SQL Regular Expression
I have been getting into biking more and more. Biking is a good exercise. I have read health articles that just 3 hours a week can reduce hart-attack and stokes by 50%.
I purchased a Word Combination Lock for the bike. It has four dials with ten letters each. I couldn’t find a word I liked so I searching the web for samples. But I didn’t find any lists.
Now for the real purpose of this blog. Using Regular Expressions. I used regular expressions to produce a list of possible combinations. This is how I did it:
1) first off, you need a list of English words.

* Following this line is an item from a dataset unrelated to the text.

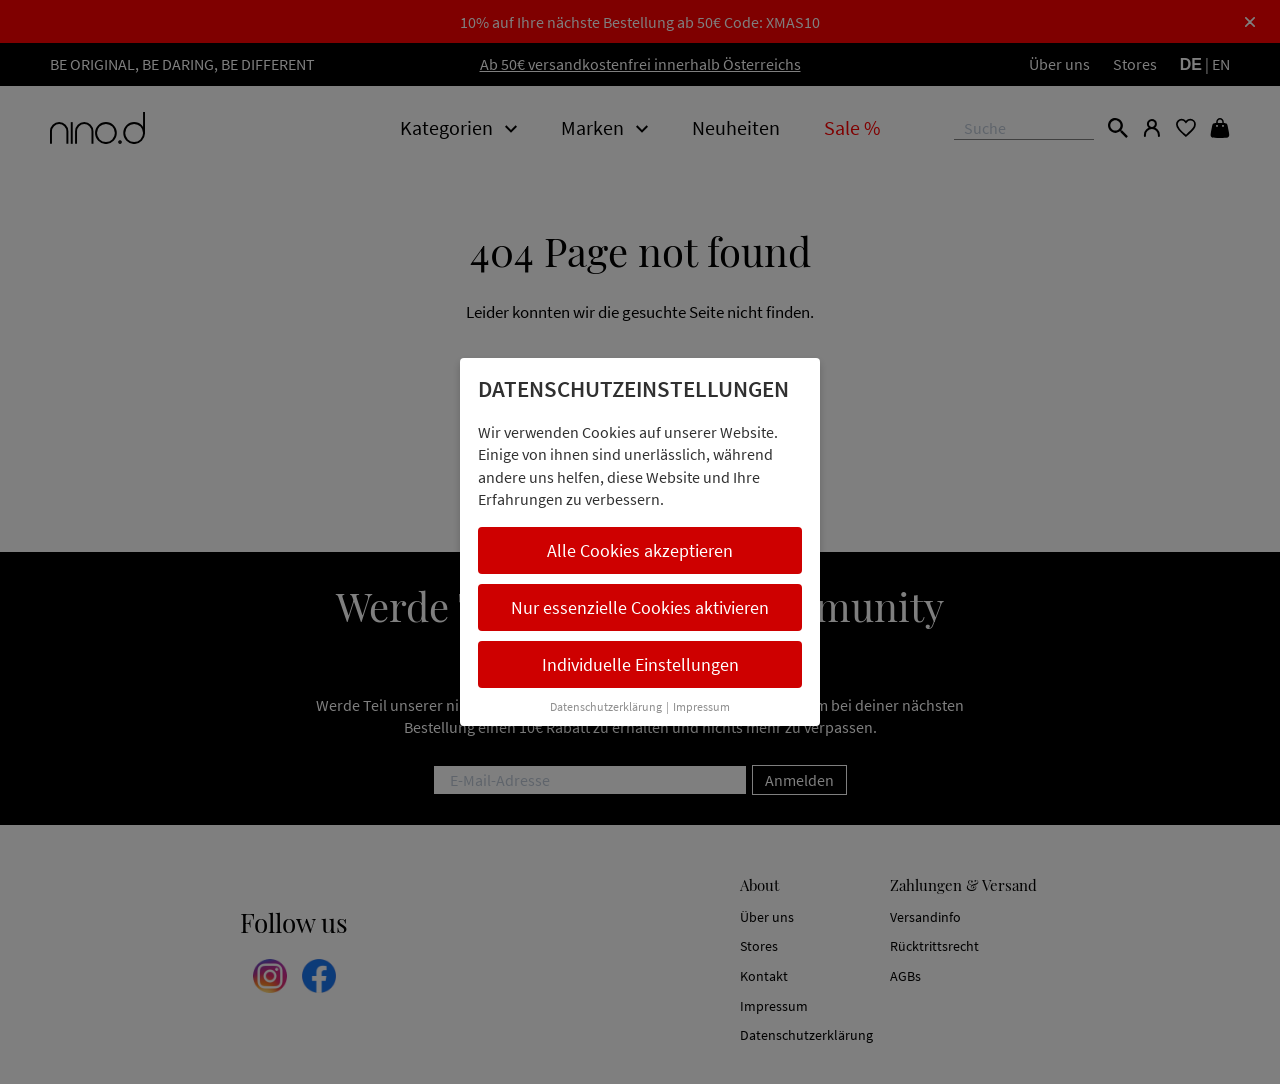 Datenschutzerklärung (606, 706)
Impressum (701, 706)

I did a search and found a huge list of words (WordList.txt). There was a lot of garbage in the file I found, so I modified it a bit.

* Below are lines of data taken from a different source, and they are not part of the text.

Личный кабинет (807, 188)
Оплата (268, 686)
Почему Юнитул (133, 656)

2) Create a table to hold the word list:
Create table wordlist (word varchar(255));
3) Import the list into your database. There is many ways to get data into your database. I used toad's import tool.

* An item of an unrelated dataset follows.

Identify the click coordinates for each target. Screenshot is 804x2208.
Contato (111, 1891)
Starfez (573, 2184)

There are duplicates in the list. That is why there isn’t a primary key defined.
4) Time for the query:
Letter options for each dial. The default combination is SHED. As you can see from the list, there is runs, fast, bike, loop, play and well.
|
S |
H |
E |
D |
|
T |
W |
R |
G |
|
D |
R |
M |
K |
|
M |
Y |
T |
M |
|
R |
U |
N |
S |
|
F |
A |
S |
T |
|
B |
I |
K |
E |
|
L |
O |
O |
P |
|
P |
L |
A |
Y |
|
W |
E |
L |
L |
Using the letter combinations for each dial, we can use simple regular expression to produce a list of words that can be formed.
See http://en.wikipedia.org/wiki/Regular_expression for definition and history of regular expression.
The Query:
select distinct word
from wordlist
where ucase (word) REGEXP '[STDMRFBLPW][HWRYUAIOLE][ERMTNSKOAL][DGKMSTEPYL]'
and length(word)=4;
Looking at the query.
1. select distinct word
Remember there are duplicates in the word list. Distinct will eliminate duplicates the list. Note, distinct shouldn’t be used in any production environment
2. where ucase (word)...
It is good practice to match the case that you are expressing. Ucase will convert all words in the table to upper case.
Do note, that some database engines will not use an index when changing case. Thus producing a slower query.
3. Looking at the simple version ...word regexp... is similar to ...word = 'SHED' or word='SHEG' and etc. looking at each character that matches each dial letter.
For the Microsoft SQL Server users: there really isn’t a good way to do regular expression. Click here for a goole search that might help.
The Result. The query produced a list of 5026 possible words. See Word_Lock_Sample_List.txt for the list. The list isn't the best. The source file did have non-existent words.